[YOUR GOAL]: Are you able to retype all the records below exactly?

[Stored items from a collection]

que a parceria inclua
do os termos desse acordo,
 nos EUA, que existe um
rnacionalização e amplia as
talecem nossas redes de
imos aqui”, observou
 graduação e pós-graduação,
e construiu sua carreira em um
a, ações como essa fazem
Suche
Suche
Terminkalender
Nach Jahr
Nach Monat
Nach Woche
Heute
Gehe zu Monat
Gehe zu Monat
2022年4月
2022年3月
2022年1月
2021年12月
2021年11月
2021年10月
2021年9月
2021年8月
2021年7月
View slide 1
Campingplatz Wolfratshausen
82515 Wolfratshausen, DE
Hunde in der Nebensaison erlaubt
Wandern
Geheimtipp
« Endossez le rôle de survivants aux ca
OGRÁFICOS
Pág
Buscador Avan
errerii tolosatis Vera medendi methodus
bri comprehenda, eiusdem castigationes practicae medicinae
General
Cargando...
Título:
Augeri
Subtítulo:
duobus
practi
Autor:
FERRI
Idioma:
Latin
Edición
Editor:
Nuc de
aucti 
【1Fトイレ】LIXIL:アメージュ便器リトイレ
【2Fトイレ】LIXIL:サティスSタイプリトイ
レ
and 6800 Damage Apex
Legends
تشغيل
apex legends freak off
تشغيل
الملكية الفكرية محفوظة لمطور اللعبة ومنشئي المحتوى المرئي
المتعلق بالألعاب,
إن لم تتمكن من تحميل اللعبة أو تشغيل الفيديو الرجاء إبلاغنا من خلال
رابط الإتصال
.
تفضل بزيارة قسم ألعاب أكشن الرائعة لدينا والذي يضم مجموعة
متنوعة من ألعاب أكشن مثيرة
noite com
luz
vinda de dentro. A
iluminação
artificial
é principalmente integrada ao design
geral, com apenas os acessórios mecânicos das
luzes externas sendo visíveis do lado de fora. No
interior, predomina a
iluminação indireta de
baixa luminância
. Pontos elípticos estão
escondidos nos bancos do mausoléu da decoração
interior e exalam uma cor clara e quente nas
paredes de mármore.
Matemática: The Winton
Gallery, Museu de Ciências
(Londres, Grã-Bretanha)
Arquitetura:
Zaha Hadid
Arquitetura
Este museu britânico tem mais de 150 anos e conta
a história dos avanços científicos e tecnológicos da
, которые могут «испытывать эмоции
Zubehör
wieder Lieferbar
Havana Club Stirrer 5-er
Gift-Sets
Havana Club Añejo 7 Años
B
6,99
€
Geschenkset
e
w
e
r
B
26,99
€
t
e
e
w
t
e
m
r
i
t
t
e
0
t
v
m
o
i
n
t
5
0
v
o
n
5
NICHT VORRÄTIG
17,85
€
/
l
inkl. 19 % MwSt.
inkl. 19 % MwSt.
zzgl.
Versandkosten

[WRITTEN RESPONSE]:
que a parceria inclua
do os termos desse acordo,
 nos EUA, que existe um
rnacionalização e amplia as
talecem nossas redes de
imos aqui”, observou
 graduação e pós-graduação,
e construiu sua carreira em um
a, ações como essa fazem
Suche
Suche
Terminkalender
Nach Jahr
Nach Monat
Nach Woche
Heute
Gehe zu Monat
Gehe zu Monat
2022年4月
2022年3月
2022年1月
2021年12月
2021年11月
2021年10月
2021年9月
2021年8月
2021年7月
View slide 1
Campingplatz Wolfratshausen
82515 Wolfratshausen, DE
Hunde in der Nebensaison erlaubt
Wandern
Geheimtipp
« Endossez le rôle de survivants aux ca
OGRÁFICOS
Pág
Buscador Avan
errerii tolosatis Vera medendi methodus
bri comprehenda, eiusdem castigationes practicae medicinae
General
Cargando...
Título:
Augeri
Subtítulo:
duobus
practi
Autor:
FERRI
Idioma:
Latin
Edición
Editor:
Nuc de
aucti 
【1Fトイレ】LIXIL:アメージュ便器リトイレ
【2Fトイレ】LIXIL:サティスSタイプリトイ
レ
and 6800 Damage Apex
Legends
تشغيل
apex legends freak off
تشغيل
الملكية الفكرية محفوظة لمطور اللعبة ومنشئي المحتوى المرئي
المتعلق بالألعاب,
إن لم تتمكن من تحميل اللعبة أو تشغيل الفيديو الرجاء إبلاغنا من خلال
رابط الإتصال
.
تفضل بزيارة قسم ألعاب أكشن الرائعة لدينا والذي يضم مجموعة
متنوعة من ألعاب أكشن مثيرة
noite com
luz
vinda de dentro. A
iluminação
artificial
é principalmente integrada ao design
geral, com apenas os acessórios mecânicos das
luzes externas sendo visíveis do lado de fora. No
interior, predomina a
iluminação indireta de
baixa luminância
. Pontos elípticos estão
escondidos nos bancos do mausoléu da decoração
interior e exalam uma cor clara e quente nas
paredes de mármore.
Matemática: The Winton
Gallery, Museu de Ciências
(Londres, Grã-Bretanha)
Arquitetura:
Zaha Hadid
Arquitetura
Este museu britânico tem mais de 150 anos e conta
a história dos avanços científicos e tecnológicos da
, которые могут «испытывать эмоции
Zubehör
wieder Lieferbar
Havana Club Stirrer 5-er
Gift-Sets
Havana Club Añejo 7 Años
B
6,99
€
Geschenkset
e
w
e
r
B
26,99
€
t
e
e
w
t
e
m
r
i
t
t
e
0
t
v
m
o
i
n
t
5
0
v
o
n
5
NICHT VORRÄTIG
17,85
€
/
l
inkl. 19 % MwSt.
inkl. 19 % MwSt.
zzgl.
Versandkosten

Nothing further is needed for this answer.